Do you remember the sirens going off recently?

It was about a week and a half ago, and, yes, I know that seems like last year. You may have jumped a bit, because everyone's nerves are like a hummingbird that stuck its beak in an electric socket.

Why are the sirens going off? It's a Thursday in the middle of the month. Is there a mnemonic couplet I should consult?

Siren on Wednesday, sailor's delight

Siren on Thursday, sailor take flight

No, that's not it. Because it wasn't the first Wednesday of the month, one could assume that 2020 was getting impatient and decided to cut to the last chapter. That's all, folks! Big meteor, earthquake, maybe a tsunami from the Great Lakes. You could call Duluth and see if anyone answers. Anyway, at least you'll spend your last minutes knowing your underwear drawer is completely organized and the bottles in the spice rack don't feel sticky.

How you reacted says a lot about you.

0-6: Blissful ignorance.

7-14: Sudden realization that the grown-ups are really not competent and are capable of horrible mistakes.

14-22: Is this World War III? I'd better check Instagram.

23-50: Someone passed out, and his head fell on the siren button.

51-100: Whelp, better turn on 'CCO, see if they've got anything.

There are those who turn on the TV to see if there's a weatherperson standing in front of a map that looks like angry cherry jam is oozing up from the southwest, and there are those who turn on the radio to see if Bob from Blaine is reporting trees down.

Me, I figure: "If it's bad, won't be a mystery for long."

As you probably learned later, or maybe even knew beforehand, it was a tornado siren drill, the annual awareness exercise ("Dampening Drawers Since 1947!").

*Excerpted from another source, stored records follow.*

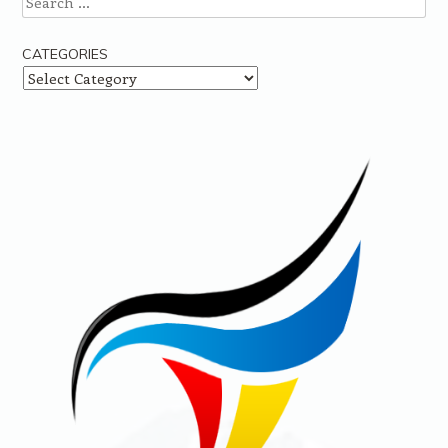
CATEGORIES
Categories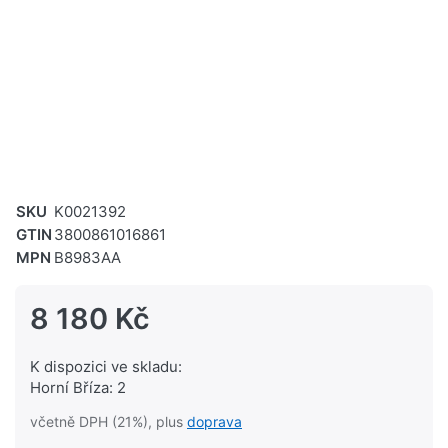
SKU
K0021392
GTIN
3800861016861
MPN
B8983AA
8 180 Kč
K dispozici ve skladu:
Horní Bříza: 2
včetně DPH (21%), plus
doprava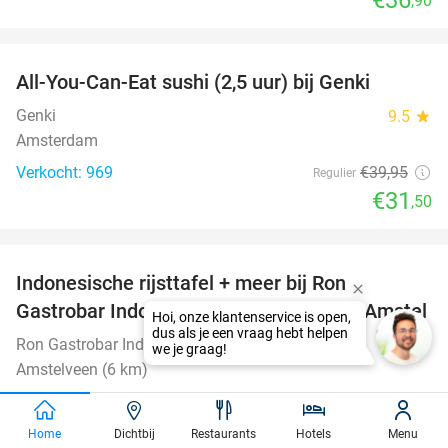
,90
favorite_border
All-You-Can-Eat sushi (2,5 uur) bij Genki
21%
Genki
9.5
star
Amsterdam
Verkocht: 969
€39
,95
Regulier
€31
,50
favorite_border
Indonesische rijsttafel + meer bij Ron
26%
Gastrobar Indonesia Ouderkerk aan de Amstel
Hoi, onze klantenservice is open,
dus als je een vraag hebt helpen
Ron Gastrobar Indonesia
9.7
star
we je graag!
Amstelveen (6 km)
Verkocht: 388
€49
Regulier
€36
,50
Home
Dichtbij
Restaurants
Hotels
Menu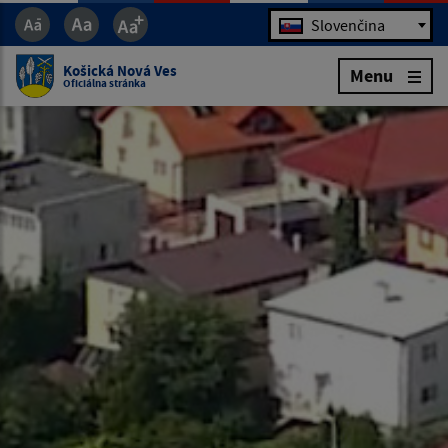
Jazyk
Slovenčina
Košická Nová Ves
Menu
Oficiálna stránka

The sirens have two sounds, depending on the catastrophe. If it's an enemy attack — or even a friendly attack; Canada could decide we're ripe for plucking — the sound rises and falls for three minutes. Because if it were just two minutes, we might not get the point.

If it's a tornado, it's a steady scream for three minutes, although the time might be shorter if the tornado takes out the siren. So if the siren stops after 90 seconds, right about the time your roof lifts off, don't mistake this for the all-clear.

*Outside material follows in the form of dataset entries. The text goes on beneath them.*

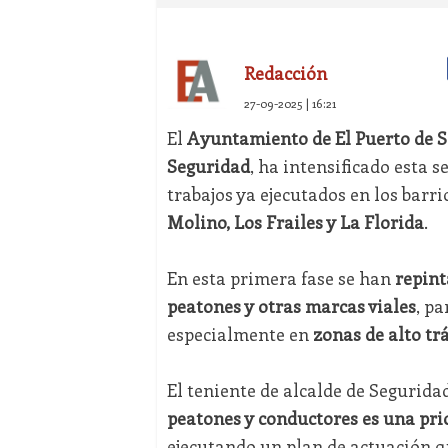
Redacción
27-09-2025 | 16:21
El
Ayuntamiento de El Puerto de 
Seguridad
, ha intensificado esta
trabajos ya ejecutados en los barri
Molino, Los Frailes y La Florida
.
En esta primera fase se han
repint
peatones y otras marcas viales
, p
especialmente en
zonas de alto tr
El teniente de alcalde de Segurida
peatones y conductores es una pri
ejecutando un plan de actuación qu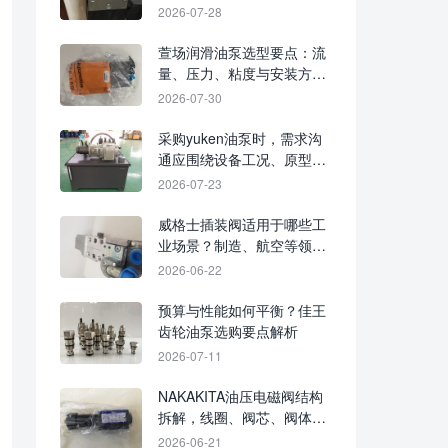
2026-07-28
萱场润滑油泵选型要点：流
量、压力、粘度与安装方式
如何匹配
2026-07-30
采购yuken油泵时，需求沟
通应围绕设备工况、原型号
与接口尺寸
2026-07-23
威格士插装阀适用于哪些工
业场景？制造、航空等领域
应用梳理
2026-06-22
预算与性能如何平衡？佳王
齿轮油泵选购要点解析
2026-07-11
NAKAKITA油压电磁阀结构
拆解，线圈、阀芯、阀体与
弹簧复位如何配合
2026-06-21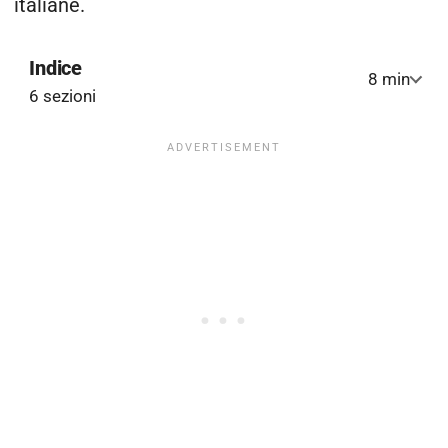
italiane.
Indice
8 min
6 sezioni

You wonder if we couldn't reprogram sirens to make more melodious sounds. Right now they can only scream: "TERROR FROM THE SKY." Perhaps we could figure out a way to have them tootle a merry melody as well, and then we could fire them up at 1 p.m. every Wednesday to send a different message: "All things considered, we're OK. We'll get through this, and we'll come out stronger, smarter, a bit plumper, perhaps, but grateful for each new day."

The radio stations could do the same. They could change their message to: "This is a test of the Emergency Reassurance System. This is only a test. In the event of an actual collapse of public spirit, this message would instruct you to turn to your loved ones and exchange jokes, treasured recollections and compliments."

We should be doing that every day, anyway, but these days, a reminder can't hurt.